[Data excerpts]
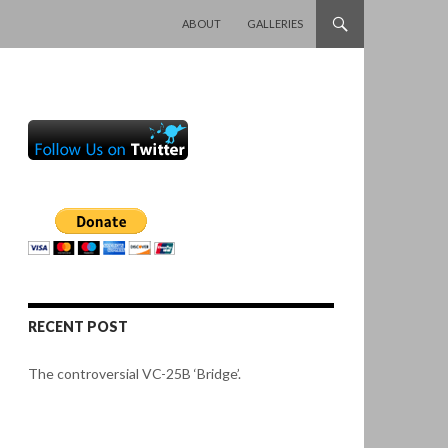
SKIP TO CONTENT
ABOUT
GALLERIES
RECENT POST
The controversial VC-25B ‘Bridge’.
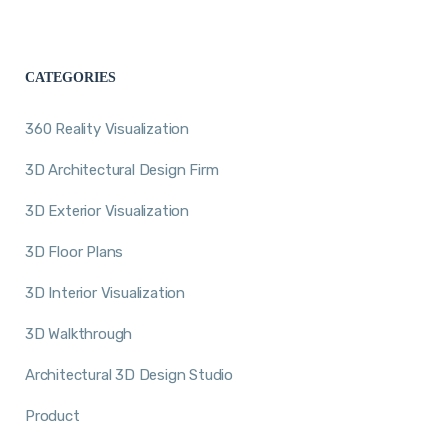
CATEGORIES
360 Reality Visualization
3D Architectural Design Firm
3D Exterior Visualization
3D Floor Plans
3D Interior Visualization
3D Walkthrough
Architectural 3D Design Studio
Product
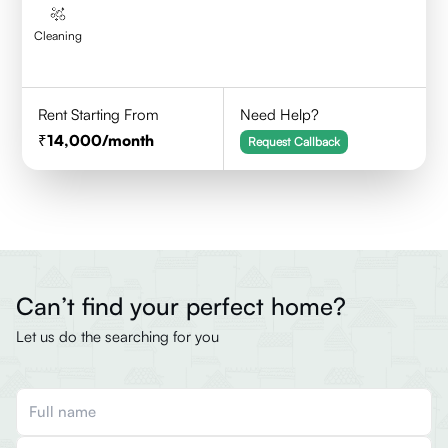
Cleaning
Rent Starting From
Need Help?
14,000
/month
Request Callback
Can’t find your perfect home?
Let us do the searching for you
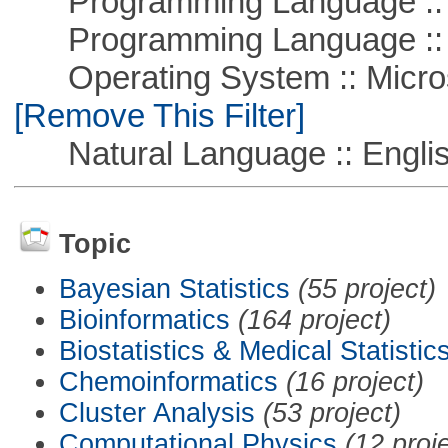
Programming Language :: 
Programming Language ::
Operating System :: Microso
[Remove This Filter]
Natural Language :: Engli
Topic
Bayesian Statistics
(55 project)
Bioinformatics
(164 project)
Biostatistics & Medical Statistic
Chemoinformatics
(16 project)
Cluster Analysis
(53 project)
Computational Physics
(12 proj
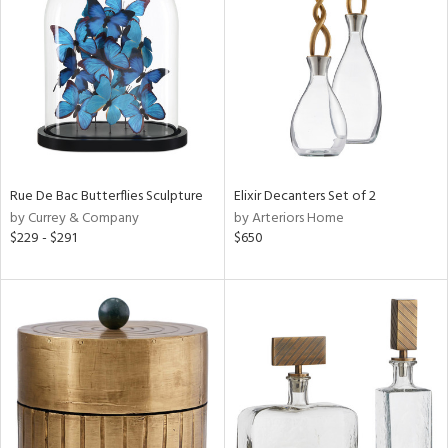
e
tity
tock
Rue De Bac Butterflies Sculpture
Elixir Decanters Set of 2
by Currey & Company
by Arteriors Home
l
$229 - $291
$650
ainability
ntory
ucts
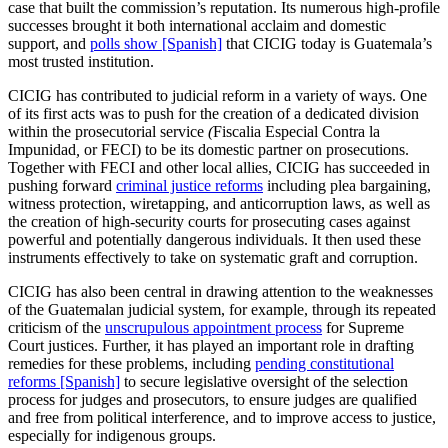
case that built the commission’s reputation. Its numerous high-profile
successes brought it both international acclaim and domestic
support, and
polls show [Spanish]
that CICIG today is Guatemala’s
most trusted institution.
CICIG has contributed to judicial reform in a variety of ways. One
of its first acts was to push for the creation of a dedicated division
within the prosecutorial service
(
Fiscalia Especial Contra la
Impunidad
,
or FECI) to be its domestic partner on prosecutions.
Together with FECI and other local allies, CICIG has succeeded in
pushing forward
criminal justice reforms
including plea bargaining,
witness protection, wiretapping, and anticorruption laws, as well as
the creation of high-security courts for prosecuting cases against
powerful and potentially dangerous individuals. It then used these
instruments effectively to take on systematic graft and corruption.
CICIG has also been central in drawing attention to the weaknesses
of the Guatemalan judicial system, for example, through its repeated
criticism of the
unscrupulous appointment process
for Supreme
Court justices. Further, it has played an important role in drafting
remedies for these problems, including
pending constitutional
reforms [Spanish]
to secure legislative oversight of the selection
process for judges and prosecutors, to ensure judges are qualified
and free from political interference, and to improve access to justice,
especially for indigenous groups.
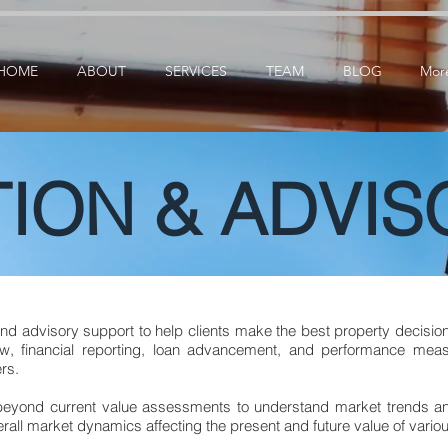
ication: google25e3cedbbc380ba6.html
google-site-verification=RzeBe9pJ6sxTBCVRs4ahUO6
HOME
ABOUT
SERVICES
TEAM
BLOG
Mor
ION & ADVIS
and advisory support to help clients make the best property decision
w, financial reporting, loan advancement, and performance measu
rs.
 beyond current value assessments to understand market trends 
all market dynamics affecting the present and future value of variou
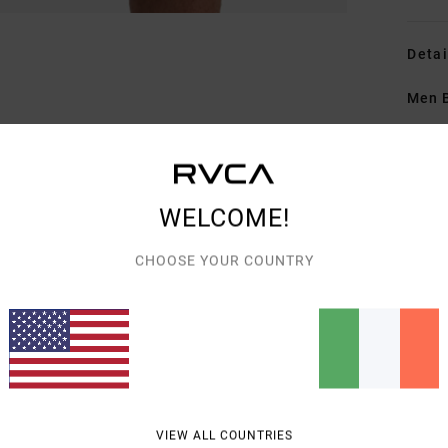
Detai
Men B
Style
Featu
WELCOME!
F
O
CHOOSE YOUR COUNTRY
Z
B
Mate
Shipp
VIEW ALL COUNTRIES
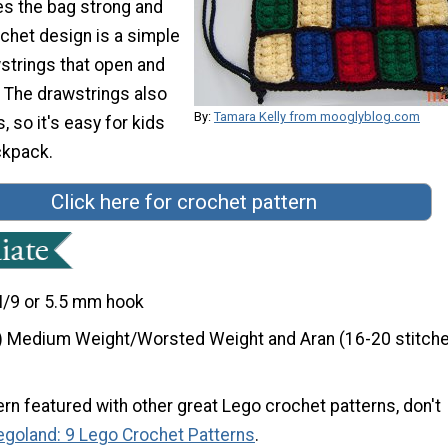
s the bag strong and
chet design is a simple
strings that open and
. The drawstrings also
By:
Tamara Kelly from mooglyblog.com
, so it's easy for kids
ckpack.
Click here for crochet pattern
I/9 or 5.5 mm hook
) Medium Weight/Worsted Weight and Aran (16-20 stitche
ern featured with other great Lego crochet patterns, don't
egoland: 9 Lego Crochet Patterns
.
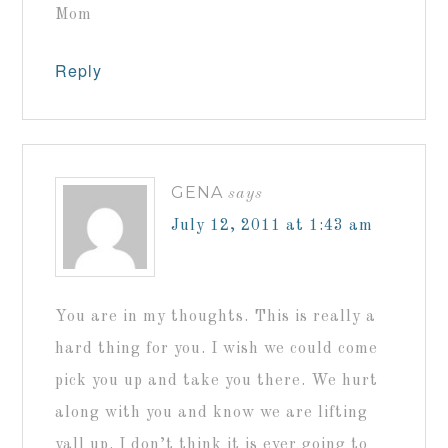
Mom
Reply
GENA
says
July 12, 2011 at 1:43 am
You are in my thoughts. This is really a
hard thing for you. I wish we could come
pick you up and take you there. We hurt
along with you and know we are lifting
yall up. I don’t think it is ever going to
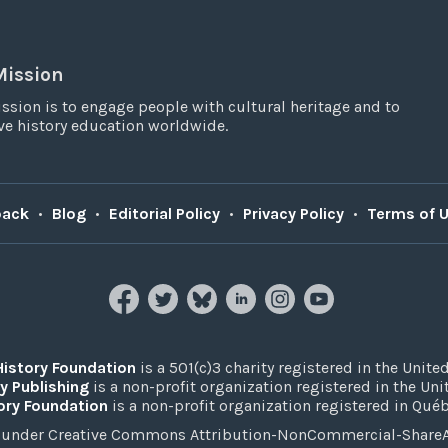
Mission
ssion is to engage people with cultural heritage and to
e history education worldwide.
back
•
Blog
•
Editorial Policy
•
Privacy Policy
•
Terms of 
History Foundation
is a 501(c)3 charity registered in the United
y Publishing
is a non-profit organization registered in the Un
ory Foundation
is a non-profit organization registered in Qué
under Creative Commons Attribution-NonCommercial-ShareAli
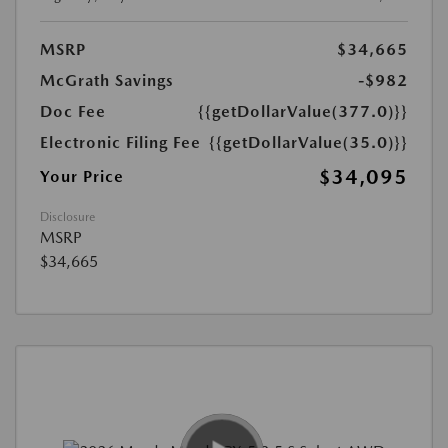
MSRP
$34,665
McGrath Savings
-$982
Doc Fee
{{getDollarValue(377.0)}}
Electronic Filing Fee
{{getDollarValue(35.0)}}
$34,095
Your Price
Disclosure
MSRP
$34,665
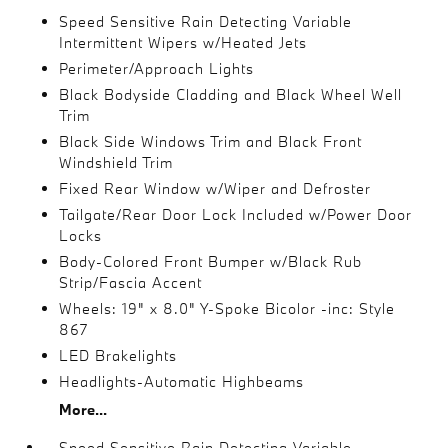
Speed Sensitive Rain Detecting Variable
Intermittent Wipers w/Heated Jets
Perimeter/Approach Lights
Black Bodyside Cladding and Black Wheel Well
Trim
Black Side Windows Trim and Black Front
Windshield Trim
Fixed Rear Window w/Wiper and Defroster
Tailgate/Rear Door Lock Included w/Power Door
Locks
Body-Colored Front Bumper w/Black Rub
Strip/Fascia Accent
Wheels: 19" x 8.0" Y-Spoke Bicolor -inc: Style
867
LED Brakelights
Headlights-Automatic Highbeams
More...
Speed Sensitive Rain Detecting Variable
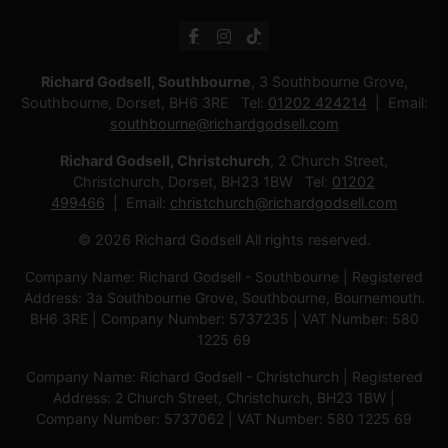
Richard Godsell, Southbourne
, 3 Southbourne Grove,
Southbourne, Dorset, BH6 3RE Tel:
01202 424214
Email:
southbourne@richardgodsell.com
Richard Godsell, Christchurch
, 2 Church Street,
Christchurch, Dorset, BH23 1BW Tel:
01202
499466
Email:
christchurch@richardgodsell.com
© 2026 Richard Godsell All rights reserved.
Company Name: Richard Godsell - Southbourne | Registered
Address: 3a Southbourne Grove, Southbourne, Bournemouth.
BH6 3RE | Company Number: 5737235 | VAT Number: 580
1225 69
Company Name: Richard Godsell - Christchurch | Registered
Address: 2 Church Street, Christchurch, BH23 1BW |
Company Number: 5737062 | VAT Number: 580 1225 69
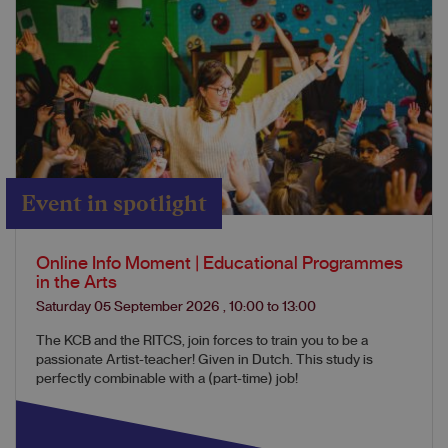
Event in spotlight
Online Info Moment | Educational Programmes
in the Arts
Saturday 05 September 2026
,
10:00
to
13:00
The KCB and the RITCS, join forces to train you to be a
passionate Artist-teacher! Given in Dutch. This study is
perfectly combinable with a (part-time) job!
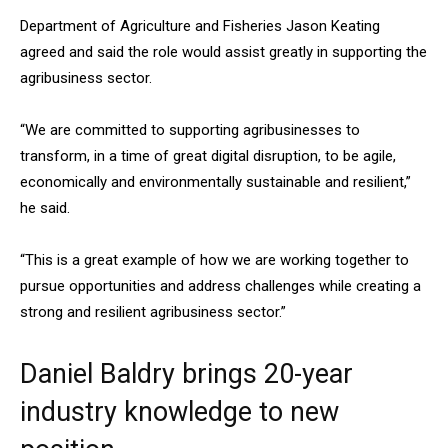
Department of Agriculture and Fisheries Jason Keating
agreed and said the role would assist greatly in supporting the
agribusiness sector.
“We are committed to supporting agribusinesses to
transform, in a time of great digital disruption, to be agile,
economically and environmentally sustainable and resilient,”
he said.
“This is a great example of how we are working together to
pursue opportunities and address challenges while creating a
strong and resilient agribusiness sector.”
Daniel Baldry brings 20-year
industry knowledge to new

* [Task details]
Set down exactly the lines above, from the line containing "and advisory support" through the line containing "Aran (16-20 stitche". Skip the pictures.

* [Solution]
and advisory support to help clients make the best property decision
w, financial reporting, loan advancement, and performance measu
rs.
 beyond current value assessments to understand market trends 
all market dynamics affecting the present and future value of variou
Detai
Men B
Style
Featu
WELCOME!
F
O
CHOOSE YOUR COUNTRY
Z
B
Mate
Shipp
VIEW ALL COUNTRIES
s the bag strong and
chet design is a simple
strings that open and
. The drawstrings also
By:
Tamara Kelly from mooglyblog.com
, so it's easy for kids
ckpack.
Click here for crochet pattern
I/9 or 5.5 mm hook
) Medium Weight/Worsted Weight and Aran (16-20 stitche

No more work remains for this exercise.